The demand curve is the relationship between price and quantity demanded. Why do we call it “inverse”? Marginal revenue shows how total revenue is changing at each price. Marginal cost represents the cost of each additional unit of quantity supplied. Where does the firm maximize profit? Where does the firm maximize revenue?

Have you ever heard any coworker or relative talk about a business’s demand curve? Why or why not?

Demand Curves: Theory

  • Useful theoretical concept that summarizes market response to price
    • Firms maximize \(\pi=(p-c) \cdot q(p)-F\)
    • Where does demand come in?
  • Often taught with perfect competition, or monopoly with market power
  • Also applies to firm-specific “residual demand” in differentiated-product markets

Demand curves enable counterfactual predictions — “what would happen to sales if we changed the price?”

Demand Curves: Challenges

  • Where do product attributes come in?
  • Many things can predict demand
    • preferences, information, advertising, quality, match value, complements, substitutes, interoperability, competitor prices, switching costs, entry, taxes and other policies, retail distribution, nature of equilibrium, stockpiling, consumer income, brand image, consumer trust, certainty, …
  • What do we need to estimate Demand?
    • Observable, exogenous price variation
    • Otherwise, “price endogeneity” will bias demand estimates, leading to a correlational relationship rather than a causal relationship

Have you heard of price endogeneity before? What is it?
The key insight: you need exogenous variation in price to isolate the causal effect from correlates of both price and sales. What does “exogenous” mean here?
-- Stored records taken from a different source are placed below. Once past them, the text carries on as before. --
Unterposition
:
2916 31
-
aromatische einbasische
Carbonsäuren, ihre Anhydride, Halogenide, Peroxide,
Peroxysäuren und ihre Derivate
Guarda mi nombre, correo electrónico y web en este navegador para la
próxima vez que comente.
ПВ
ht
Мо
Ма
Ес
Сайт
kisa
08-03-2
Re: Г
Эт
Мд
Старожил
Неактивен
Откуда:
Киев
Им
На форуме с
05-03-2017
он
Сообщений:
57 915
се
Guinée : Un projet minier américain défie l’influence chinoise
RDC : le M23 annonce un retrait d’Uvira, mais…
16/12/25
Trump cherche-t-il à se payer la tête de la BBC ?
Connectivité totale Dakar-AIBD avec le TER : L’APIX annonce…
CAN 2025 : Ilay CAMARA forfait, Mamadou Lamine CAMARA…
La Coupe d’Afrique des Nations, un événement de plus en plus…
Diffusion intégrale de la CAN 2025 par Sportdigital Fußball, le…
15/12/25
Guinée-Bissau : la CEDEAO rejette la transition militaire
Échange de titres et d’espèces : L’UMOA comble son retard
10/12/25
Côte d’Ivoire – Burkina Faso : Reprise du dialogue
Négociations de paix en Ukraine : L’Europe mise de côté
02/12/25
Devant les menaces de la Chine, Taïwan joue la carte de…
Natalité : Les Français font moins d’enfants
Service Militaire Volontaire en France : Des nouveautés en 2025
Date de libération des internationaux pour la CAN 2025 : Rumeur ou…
How firms usually learn demand

  • Market research
    • Conjoint analysis, customer interviews, simulated purchase environments
  • Expert judgments, e.g. salesforce input
  • Cost-driven price adjustments
    • Often one-sided: costs can drive prices up, but seldom drive them down
  • Demand modeling with archival data
  • Price experiments
    • Market tests, digital experiments, bandits, digital coupons

Firms use many approaches to learn demand, but best practice is triangulation — combining multiple methods. Why might relying on a single approach be risky?

Price Experiments

  • “Yes-and”: Price experiments create exogenous price variation, which works synergistically with demand modeling. But…
    • Competitors & consumers can observe price variation
    • May change purchase timing, stockpiling or
      reference prices
    • Competitors, distribution partners or suppliers may react
  • Price experiments can change future demand, input costs, competition
    • Price experiments w/o demand modeling leaves money on table

What might competitors, distribution partners, or suppliers react to price variation?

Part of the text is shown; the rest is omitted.